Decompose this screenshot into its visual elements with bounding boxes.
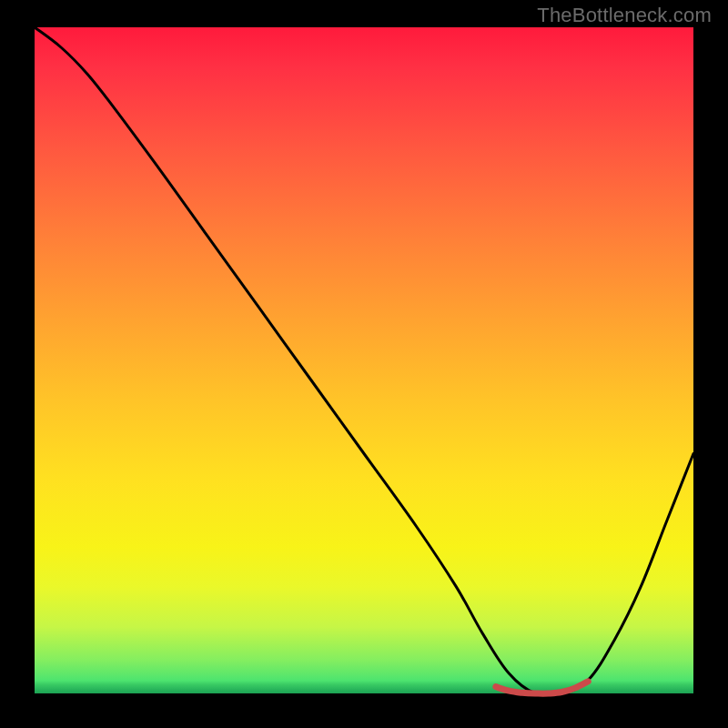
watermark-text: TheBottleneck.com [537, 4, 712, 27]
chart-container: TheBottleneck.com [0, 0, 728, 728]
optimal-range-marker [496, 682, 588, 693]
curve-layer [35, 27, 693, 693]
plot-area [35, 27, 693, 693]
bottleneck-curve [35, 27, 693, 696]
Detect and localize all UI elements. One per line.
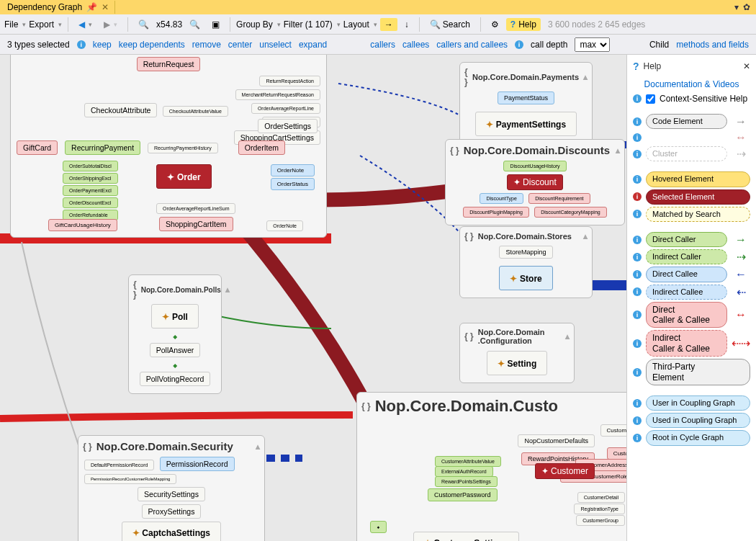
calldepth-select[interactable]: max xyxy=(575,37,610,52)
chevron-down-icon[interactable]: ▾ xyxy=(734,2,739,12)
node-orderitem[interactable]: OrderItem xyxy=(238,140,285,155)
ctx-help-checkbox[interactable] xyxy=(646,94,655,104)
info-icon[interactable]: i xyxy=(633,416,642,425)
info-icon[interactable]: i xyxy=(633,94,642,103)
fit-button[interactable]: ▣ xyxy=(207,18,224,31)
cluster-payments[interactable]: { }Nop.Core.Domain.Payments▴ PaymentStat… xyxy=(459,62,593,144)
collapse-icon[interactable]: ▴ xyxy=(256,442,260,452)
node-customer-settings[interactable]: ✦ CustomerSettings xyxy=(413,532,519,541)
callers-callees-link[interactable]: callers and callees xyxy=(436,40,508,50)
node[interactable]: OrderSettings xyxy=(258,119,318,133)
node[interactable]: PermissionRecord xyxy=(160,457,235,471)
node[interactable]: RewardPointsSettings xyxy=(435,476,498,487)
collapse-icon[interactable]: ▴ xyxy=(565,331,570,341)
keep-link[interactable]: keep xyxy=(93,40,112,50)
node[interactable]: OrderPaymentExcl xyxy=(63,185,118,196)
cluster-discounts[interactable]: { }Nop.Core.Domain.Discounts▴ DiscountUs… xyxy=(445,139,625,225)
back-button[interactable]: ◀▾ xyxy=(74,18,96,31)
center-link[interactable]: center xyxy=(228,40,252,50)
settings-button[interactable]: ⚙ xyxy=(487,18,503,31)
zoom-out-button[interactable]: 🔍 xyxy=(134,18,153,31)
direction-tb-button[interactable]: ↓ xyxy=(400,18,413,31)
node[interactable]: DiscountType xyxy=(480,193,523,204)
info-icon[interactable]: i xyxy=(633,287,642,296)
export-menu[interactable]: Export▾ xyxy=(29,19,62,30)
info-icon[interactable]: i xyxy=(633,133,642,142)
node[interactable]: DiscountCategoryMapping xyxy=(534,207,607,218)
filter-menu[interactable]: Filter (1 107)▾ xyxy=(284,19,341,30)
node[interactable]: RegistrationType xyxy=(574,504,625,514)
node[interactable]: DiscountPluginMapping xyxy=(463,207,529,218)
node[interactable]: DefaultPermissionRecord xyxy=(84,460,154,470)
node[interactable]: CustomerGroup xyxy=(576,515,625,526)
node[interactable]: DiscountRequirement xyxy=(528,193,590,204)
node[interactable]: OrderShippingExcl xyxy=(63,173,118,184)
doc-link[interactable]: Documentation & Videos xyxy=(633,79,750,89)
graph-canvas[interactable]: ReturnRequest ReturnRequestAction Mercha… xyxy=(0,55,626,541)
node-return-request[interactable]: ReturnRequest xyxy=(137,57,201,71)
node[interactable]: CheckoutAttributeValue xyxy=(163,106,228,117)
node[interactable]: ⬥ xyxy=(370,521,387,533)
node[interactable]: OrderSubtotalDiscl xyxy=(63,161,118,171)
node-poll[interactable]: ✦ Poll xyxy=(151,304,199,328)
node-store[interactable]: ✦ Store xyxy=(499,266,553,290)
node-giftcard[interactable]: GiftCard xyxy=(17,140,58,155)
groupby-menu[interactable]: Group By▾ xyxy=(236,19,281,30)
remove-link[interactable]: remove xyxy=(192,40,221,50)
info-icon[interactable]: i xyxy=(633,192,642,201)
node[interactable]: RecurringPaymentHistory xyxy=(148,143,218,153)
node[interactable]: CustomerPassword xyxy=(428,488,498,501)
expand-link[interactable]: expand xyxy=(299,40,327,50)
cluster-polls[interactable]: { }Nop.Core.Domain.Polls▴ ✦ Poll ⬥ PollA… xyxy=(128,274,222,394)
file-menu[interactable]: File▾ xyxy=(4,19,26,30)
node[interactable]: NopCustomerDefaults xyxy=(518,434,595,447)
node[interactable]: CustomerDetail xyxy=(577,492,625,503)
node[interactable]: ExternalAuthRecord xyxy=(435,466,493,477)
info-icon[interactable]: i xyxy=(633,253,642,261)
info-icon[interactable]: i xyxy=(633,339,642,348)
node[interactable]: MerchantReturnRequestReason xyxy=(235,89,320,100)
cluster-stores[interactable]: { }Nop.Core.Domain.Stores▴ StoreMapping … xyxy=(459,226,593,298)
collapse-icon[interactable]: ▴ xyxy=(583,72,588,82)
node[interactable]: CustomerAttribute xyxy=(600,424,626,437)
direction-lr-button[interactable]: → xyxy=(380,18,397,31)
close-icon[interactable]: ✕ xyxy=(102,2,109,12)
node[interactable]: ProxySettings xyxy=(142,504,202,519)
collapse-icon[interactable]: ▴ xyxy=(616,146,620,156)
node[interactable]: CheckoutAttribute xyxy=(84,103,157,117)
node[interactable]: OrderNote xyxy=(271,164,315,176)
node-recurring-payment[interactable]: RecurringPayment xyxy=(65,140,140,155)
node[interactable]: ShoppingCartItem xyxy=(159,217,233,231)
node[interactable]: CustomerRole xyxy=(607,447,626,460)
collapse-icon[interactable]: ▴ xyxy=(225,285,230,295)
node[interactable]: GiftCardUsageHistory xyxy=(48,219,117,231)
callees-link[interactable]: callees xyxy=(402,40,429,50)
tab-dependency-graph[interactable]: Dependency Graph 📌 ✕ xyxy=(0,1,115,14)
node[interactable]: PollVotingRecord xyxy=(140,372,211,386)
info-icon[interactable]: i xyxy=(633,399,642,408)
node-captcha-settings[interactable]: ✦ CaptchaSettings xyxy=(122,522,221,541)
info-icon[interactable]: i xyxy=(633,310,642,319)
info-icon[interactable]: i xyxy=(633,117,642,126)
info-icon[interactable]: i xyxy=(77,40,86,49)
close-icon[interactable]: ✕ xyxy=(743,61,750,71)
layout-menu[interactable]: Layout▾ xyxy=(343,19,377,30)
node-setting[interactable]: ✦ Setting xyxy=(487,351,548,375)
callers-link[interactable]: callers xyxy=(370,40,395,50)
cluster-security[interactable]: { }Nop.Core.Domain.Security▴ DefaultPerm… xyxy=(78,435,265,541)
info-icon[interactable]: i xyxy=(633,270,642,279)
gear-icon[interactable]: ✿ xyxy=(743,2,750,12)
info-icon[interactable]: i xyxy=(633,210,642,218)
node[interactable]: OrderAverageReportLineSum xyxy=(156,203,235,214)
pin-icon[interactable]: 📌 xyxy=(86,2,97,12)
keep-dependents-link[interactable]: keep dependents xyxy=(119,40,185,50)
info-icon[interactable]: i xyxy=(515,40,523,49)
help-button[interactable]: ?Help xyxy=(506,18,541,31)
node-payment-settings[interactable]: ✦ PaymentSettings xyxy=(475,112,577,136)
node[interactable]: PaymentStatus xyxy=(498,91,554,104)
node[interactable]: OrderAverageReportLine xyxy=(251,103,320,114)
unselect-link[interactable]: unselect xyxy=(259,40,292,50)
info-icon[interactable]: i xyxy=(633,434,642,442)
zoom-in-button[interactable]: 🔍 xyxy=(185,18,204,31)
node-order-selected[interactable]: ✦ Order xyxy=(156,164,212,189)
+ + + + +
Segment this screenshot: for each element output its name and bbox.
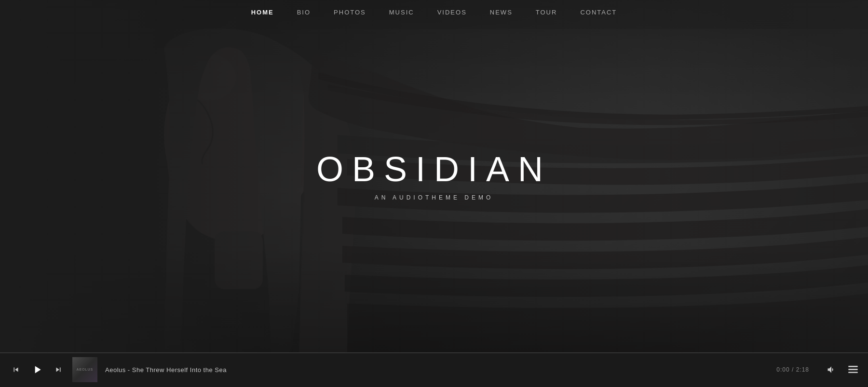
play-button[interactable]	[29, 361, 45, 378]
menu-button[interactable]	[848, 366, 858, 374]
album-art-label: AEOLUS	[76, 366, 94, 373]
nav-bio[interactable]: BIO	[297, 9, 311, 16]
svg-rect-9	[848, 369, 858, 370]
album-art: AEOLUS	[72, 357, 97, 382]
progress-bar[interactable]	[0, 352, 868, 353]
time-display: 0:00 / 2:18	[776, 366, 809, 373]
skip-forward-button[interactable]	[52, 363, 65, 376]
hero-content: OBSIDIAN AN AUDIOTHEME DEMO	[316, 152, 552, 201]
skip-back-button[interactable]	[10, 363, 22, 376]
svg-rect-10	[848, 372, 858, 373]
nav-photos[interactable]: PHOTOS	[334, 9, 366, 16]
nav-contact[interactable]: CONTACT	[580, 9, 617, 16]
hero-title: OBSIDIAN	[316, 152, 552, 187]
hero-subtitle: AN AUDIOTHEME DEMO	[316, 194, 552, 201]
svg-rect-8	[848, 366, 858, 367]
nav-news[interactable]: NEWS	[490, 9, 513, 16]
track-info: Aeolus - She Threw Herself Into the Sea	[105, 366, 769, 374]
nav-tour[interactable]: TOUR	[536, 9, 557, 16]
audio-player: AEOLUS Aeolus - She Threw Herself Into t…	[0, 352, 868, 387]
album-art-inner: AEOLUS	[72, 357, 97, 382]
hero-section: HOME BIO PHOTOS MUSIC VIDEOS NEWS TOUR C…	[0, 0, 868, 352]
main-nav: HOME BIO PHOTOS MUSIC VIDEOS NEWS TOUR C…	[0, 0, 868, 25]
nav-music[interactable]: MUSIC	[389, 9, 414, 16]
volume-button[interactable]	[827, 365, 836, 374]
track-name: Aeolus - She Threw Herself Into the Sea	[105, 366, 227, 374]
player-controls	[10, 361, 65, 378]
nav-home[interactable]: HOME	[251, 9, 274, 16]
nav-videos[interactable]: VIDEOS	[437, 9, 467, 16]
+ + + + +
Exercise directions: Reproduce every line of the listing above in which the string "MUSIC" appears.

Response below:
hero-section: HOME BIO PHOTOS MUSIC VIDEOS NEWS TOUR C…	[0, 0, 868, 352]
main-nav: HOME BIO PHOTOS MUSIC VIDEOS NEWS TOUR C…	[0, 0, 868, 25]
nav-music[interactable]: MUSIC	[389, 9, 414, 16]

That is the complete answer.